Conditional ablation of γδ T cells in vivo

The γδ T cell depletion was performed as previously described [46]. In brief, Tcrd-GDL mice were treated two times with 15 ng diphtheria-toxine (DTx) per gram body weight by intraperitoneal injection. The first DTx injection was performed 7 days before the ligature-application, the second one 5 days before the ligature-application. Tcrd-GDL mice in control groups were injected with PBS. Finally, the mice were subjected to the ligature-induced periodontitis model.

Statistical analysis

Statistical analysis was performed in GraphPad Prism version 7.05. A p‐value below 0.05 was considered as significant.

Supporting information

S1 Fig. Gating strategy during flow-cytometric analysis of Tcrd-H2BeGFP mice.

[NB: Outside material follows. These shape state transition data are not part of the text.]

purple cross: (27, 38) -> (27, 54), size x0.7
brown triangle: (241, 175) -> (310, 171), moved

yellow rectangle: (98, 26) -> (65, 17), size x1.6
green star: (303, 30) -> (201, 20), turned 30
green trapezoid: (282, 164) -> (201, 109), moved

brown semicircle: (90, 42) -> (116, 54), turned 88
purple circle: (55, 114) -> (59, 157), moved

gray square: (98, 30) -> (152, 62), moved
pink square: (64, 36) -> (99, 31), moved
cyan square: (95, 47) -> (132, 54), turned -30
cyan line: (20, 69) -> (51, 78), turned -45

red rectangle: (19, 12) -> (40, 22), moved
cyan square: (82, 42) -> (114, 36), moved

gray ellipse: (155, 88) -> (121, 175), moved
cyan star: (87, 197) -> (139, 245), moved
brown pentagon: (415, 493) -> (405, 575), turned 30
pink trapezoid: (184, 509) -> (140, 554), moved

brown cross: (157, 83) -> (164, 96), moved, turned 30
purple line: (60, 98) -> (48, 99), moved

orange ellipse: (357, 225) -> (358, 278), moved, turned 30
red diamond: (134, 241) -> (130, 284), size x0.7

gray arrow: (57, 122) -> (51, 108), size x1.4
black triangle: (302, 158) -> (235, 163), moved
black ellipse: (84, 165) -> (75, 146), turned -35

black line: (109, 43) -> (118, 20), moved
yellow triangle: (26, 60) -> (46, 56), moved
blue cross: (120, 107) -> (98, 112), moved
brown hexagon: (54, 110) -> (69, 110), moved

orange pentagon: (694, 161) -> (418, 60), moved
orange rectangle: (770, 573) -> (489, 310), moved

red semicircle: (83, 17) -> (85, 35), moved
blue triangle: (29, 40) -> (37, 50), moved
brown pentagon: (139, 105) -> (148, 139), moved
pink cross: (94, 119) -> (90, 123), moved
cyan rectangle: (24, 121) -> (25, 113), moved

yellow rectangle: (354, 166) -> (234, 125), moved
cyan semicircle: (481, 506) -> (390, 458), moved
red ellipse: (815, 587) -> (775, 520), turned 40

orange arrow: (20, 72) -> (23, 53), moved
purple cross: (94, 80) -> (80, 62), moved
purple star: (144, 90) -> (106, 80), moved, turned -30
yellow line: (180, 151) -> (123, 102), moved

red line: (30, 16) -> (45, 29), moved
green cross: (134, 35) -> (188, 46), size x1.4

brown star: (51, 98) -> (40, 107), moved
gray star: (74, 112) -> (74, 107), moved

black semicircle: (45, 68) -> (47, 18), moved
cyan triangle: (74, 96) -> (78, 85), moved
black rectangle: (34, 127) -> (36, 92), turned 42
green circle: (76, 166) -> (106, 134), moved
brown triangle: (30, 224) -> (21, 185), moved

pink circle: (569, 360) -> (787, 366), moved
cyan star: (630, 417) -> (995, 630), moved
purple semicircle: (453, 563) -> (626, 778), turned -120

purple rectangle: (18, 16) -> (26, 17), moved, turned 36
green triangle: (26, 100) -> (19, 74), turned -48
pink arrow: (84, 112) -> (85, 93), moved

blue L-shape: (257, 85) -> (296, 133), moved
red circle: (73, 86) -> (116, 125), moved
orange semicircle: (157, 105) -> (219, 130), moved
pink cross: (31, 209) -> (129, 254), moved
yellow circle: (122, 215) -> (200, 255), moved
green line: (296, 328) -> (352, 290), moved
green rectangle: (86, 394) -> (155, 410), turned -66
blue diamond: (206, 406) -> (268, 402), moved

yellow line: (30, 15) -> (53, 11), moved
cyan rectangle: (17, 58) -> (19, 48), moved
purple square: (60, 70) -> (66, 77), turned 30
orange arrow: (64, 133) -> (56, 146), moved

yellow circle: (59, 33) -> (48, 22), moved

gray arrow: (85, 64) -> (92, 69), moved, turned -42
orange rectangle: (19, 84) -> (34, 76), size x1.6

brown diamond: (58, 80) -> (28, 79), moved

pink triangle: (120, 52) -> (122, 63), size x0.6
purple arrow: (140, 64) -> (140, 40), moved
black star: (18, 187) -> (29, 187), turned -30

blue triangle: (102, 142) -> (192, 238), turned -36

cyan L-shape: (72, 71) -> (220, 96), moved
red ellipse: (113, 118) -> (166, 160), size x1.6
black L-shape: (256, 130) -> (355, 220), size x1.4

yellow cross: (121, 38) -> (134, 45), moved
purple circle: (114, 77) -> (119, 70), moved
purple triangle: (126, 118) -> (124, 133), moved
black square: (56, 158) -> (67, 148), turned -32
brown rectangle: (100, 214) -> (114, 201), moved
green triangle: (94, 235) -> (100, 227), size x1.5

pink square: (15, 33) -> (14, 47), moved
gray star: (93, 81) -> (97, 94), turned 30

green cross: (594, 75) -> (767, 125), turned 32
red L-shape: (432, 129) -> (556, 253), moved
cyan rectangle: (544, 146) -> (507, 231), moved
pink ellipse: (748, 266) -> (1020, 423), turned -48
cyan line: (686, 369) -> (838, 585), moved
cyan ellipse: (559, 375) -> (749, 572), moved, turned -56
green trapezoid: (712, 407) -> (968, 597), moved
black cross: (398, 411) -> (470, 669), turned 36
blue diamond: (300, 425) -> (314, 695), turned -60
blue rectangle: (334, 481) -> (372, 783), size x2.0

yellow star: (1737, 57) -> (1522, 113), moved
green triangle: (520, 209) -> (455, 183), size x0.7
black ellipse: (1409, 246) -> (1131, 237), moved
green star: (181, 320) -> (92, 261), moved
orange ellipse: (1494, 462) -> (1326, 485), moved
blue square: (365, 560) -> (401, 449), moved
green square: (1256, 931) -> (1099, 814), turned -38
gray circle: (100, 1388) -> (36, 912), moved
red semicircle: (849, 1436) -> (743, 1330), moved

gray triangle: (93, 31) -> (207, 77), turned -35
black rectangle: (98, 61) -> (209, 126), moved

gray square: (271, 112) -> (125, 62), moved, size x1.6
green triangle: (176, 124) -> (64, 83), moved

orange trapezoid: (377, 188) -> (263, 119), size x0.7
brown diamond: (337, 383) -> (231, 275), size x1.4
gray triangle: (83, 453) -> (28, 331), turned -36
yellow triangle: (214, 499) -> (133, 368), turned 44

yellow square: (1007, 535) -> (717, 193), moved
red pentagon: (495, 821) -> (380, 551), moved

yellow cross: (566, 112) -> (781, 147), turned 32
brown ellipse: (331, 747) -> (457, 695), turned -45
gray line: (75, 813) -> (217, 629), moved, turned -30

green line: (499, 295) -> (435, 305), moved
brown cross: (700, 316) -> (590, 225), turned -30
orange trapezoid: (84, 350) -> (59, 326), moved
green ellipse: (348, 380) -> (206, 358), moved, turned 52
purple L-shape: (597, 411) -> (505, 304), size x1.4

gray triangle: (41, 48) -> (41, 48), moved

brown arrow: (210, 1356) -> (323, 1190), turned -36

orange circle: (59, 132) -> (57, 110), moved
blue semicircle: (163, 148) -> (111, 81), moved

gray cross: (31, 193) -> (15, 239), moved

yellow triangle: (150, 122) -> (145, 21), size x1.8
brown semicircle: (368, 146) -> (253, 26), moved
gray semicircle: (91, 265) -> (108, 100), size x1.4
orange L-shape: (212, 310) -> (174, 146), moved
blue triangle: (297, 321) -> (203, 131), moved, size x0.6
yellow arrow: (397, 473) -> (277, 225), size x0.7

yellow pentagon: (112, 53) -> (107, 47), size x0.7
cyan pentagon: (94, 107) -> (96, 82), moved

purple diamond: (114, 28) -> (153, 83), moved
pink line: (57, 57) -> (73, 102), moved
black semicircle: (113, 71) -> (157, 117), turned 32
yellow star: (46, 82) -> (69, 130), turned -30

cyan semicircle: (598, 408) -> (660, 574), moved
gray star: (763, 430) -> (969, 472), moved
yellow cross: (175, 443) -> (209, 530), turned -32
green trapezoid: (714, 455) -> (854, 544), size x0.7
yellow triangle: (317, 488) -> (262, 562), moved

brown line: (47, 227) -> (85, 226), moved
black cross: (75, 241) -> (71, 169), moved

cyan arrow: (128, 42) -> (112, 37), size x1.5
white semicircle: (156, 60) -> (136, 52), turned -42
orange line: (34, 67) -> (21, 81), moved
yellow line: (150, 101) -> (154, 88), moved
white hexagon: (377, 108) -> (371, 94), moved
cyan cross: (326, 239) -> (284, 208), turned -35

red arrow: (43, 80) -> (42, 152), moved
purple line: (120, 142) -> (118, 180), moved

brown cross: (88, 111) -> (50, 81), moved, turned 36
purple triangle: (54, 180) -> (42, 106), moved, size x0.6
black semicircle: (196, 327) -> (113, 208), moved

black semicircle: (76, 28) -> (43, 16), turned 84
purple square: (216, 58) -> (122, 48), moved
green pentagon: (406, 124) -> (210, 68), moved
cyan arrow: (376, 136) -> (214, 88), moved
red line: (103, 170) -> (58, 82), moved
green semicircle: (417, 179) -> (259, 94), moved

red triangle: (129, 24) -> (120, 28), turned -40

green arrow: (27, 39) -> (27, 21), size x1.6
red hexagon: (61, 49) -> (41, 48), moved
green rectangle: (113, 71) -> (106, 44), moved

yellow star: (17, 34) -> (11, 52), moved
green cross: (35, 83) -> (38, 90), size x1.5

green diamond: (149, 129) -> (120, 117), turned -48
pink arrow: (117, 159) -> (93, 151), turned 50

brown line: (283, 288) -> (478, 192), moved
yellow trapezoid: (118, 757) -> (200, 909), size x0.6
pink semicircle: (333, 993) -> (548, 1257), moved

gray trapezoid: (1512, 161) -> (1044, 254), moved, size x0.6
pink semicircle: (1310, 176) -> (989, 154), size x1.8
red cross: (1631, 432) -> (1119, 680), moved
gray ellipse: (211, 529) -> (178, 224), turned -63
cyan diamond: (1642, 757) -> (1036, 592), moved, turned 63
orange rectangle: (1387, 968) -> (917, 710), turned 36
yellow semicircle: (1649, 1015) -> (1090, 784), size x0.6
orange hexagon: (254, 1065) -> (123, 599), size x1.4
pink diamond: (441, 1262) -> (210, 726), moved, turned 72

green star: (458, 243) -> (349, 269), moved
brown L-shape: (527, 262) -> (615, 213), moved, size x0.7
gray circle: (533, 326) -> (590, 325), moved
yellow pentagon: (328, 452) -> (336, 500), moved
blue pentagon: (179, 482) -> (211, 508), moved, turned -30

Representative gating strategy during the flow-cytometric analysis of (A) control and (B) ligature+P. gingivalis treated Tcrd-H2BeGFP mice for lymphocytes (upper panel) and neutrophils/macrophages (bottom panel).

(TIF)

S1 Dataset

(XLSX)

Data Availability

All relevant data are within the manuscript and its Supporting Information files.

Funding Statement

This work was supported by the German–Israeli Foundation for Scientific Research and Development Grant 1432 (to A.-H.H. and I.P., http://www.gif.org.il/pages/default.aspx), by a grant from the Niedersächsisch-Israelische Forschungsförderung (to A.-H.H. and I.P.), and by the DG PARO CP GABA (to A.W., I.P., and M.S.) A. Wilharm and C. Binz were supported by the Hannover Biomedical Research School. The funders had no role in study design, data collection and analysis, decision to publish, or preparation of the manuscript.